Description of the task: Among the lines below, copy exactly those from the one with "that cascades and" through the one with "SPIRITUAL PRACTICE", counting both ends.

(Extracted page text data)
BEGIN
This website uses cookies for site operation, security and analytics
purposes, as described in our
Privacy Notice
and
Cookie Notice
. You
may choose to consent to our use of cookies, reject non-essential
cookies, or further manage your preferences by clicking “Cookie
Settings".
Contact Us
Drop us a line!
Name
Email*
END
BEGIN
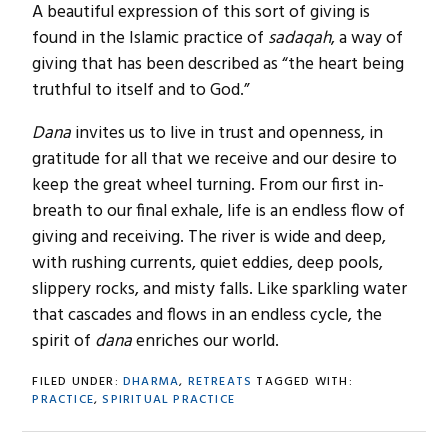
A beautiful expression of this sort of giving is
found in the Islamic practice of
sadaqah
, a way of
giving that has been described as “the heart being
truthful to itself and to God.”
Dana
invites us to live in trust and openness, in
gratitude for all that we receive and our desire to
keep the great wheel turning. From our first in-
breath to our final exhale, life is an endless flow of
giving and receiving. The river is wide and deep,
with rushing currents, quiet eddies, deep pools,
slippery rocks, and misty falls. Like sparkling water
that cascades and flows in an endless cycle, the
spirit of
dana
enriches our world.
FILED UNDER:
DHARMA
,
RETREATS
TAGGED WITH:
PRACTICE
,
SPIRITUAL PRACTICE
END
Exercise output:
that cascades and flows in an endless cycle, the
spirit of
dana
enriches our world.
FILED UNDER:
DHARMA
,
RETREATS
TAGGED WITH:
PRACTICE
,
SPIRITUAL PRACTICE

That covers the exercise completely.